### HOW TO COMPLETE THIS TASK
Please repeat the lines below exactly. Begin with the line containing "Bezm-i elest Allah’ın" and go on through the line containing "elir ;; Kelimeyi".

### DATA EXTRACTS
>>>>
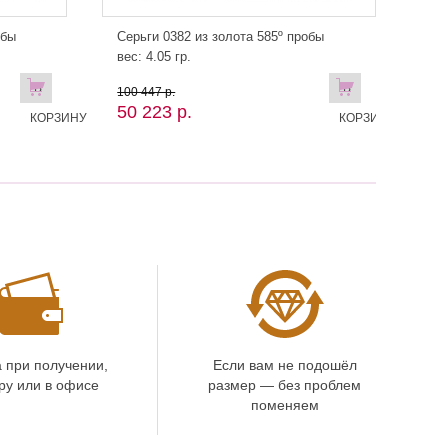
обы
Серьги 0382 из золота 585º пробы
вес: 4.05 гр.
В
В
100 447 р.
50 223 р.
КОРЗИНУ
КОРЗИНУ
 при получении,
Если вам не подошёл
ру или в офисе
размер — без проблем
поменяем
<<<<
>>>>
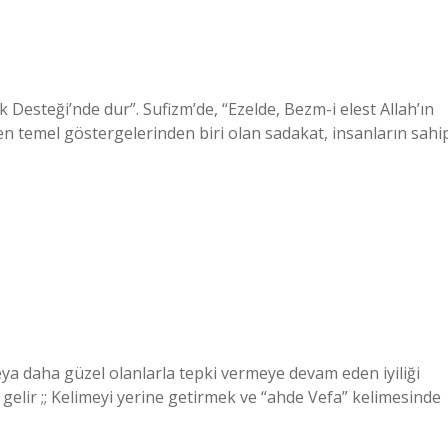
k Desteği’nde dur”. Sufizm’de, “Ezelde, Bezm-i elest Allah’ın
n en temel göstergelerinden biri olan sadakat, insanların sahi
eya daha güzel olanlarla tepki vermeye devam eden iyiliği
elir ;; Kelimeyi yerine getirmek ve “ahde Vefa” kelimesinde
<<<<
### EXERCISE OUTPUT
k Desteği’nde dur”. Sufizm’de, “Ezelde, Bezm-i elest Allah’ın
n en temel göstergelerinden biri olan sadakat, insanların sahi
eya daha güzel olanlarla tepki vermeye devam eden iyiliği
elir ;; Kelimeyi yerine getirmek ve “ahde Vefa” kelimesinde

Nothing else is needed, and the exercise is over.